05 December 2011

picture the holidays: day 4

prompt: the key

The point of this exercise was to capture something that serves as your key to the season.  It did not have to be related to Christmas--just an item or activity that gives you grounded when priorities are lost and everything else seems to take over.

For me my "go to" place is the book of Luke.  Luke is where Mary goes to Elisabeth to tell her about the impending delivery of the Son of God.  Luke is where Mary shares her secret with her mentor and friend.  Luke is where Mary rejoices in the blessings of being the chosen mother of Christ despite the obvious challenges.

I can relate to several characters in the Bible--Mary, Jonah, and even sometimes Job.  The place that I almost always go in times of personal struggle is Luke.  While gifted the great miracle of carrying God's child, Mary also faced great personal challenges and public ridicule for being pregnant and unwed during that time.  The penalty for an unwed mother was death by stoning.  Yet, despite all this, Mary accepted God's unsolicited blessing and never questioned His purpose.

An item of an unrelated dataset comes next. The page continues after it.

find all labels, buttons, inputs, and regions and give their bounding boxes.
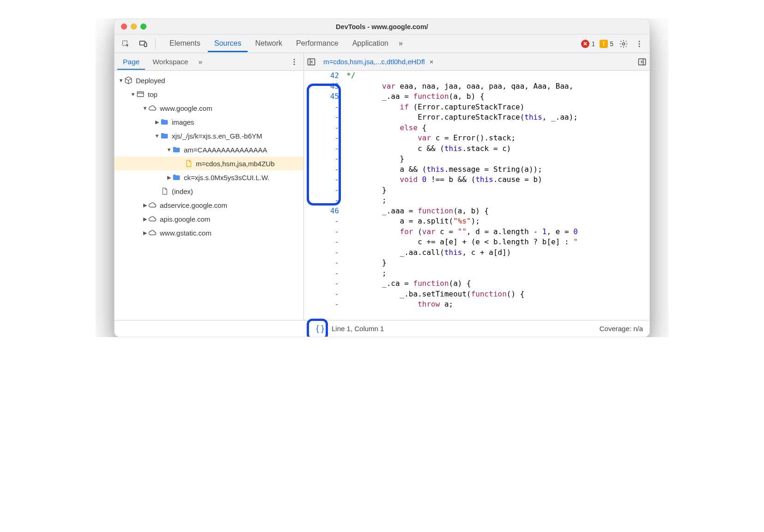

I want to be a "yes girl" like Mary.  In today's society, a "yes girl" refers to a woman with loose sexual morals.  I prefer to think of a "yes girl" as someone who follows God's leads, obeys His commands, and never questions His purpose--even in the toughest of times.  I want to be that.   I know and believe that every little aspect of our lives is part of His grand purpose for each of us but it is so unbelievably easy to question the motive when everything does not go our way. I know that the struggles, valleys, and mountains all play a part.  I want to learn not to question the tough times. I want to praise God for the teaching moments and valleys, not just the triumphs and mountains.

The Book of Luke, even more than most other scripture, is my key to staying grounded.  If Mary could find praise and blessings in being an unwed and pregnant teenager with a baby that would grow up to be ridiculed and later put to death, then certainly I can accept and praise Him for the extra long cuddles during tough nights, the faithful insight of children with questionable futures, the knowledge brought to me by the extra requirements of raising chronically ill children, and the lessons and love that only He can provide in response to wrong decisions long ago.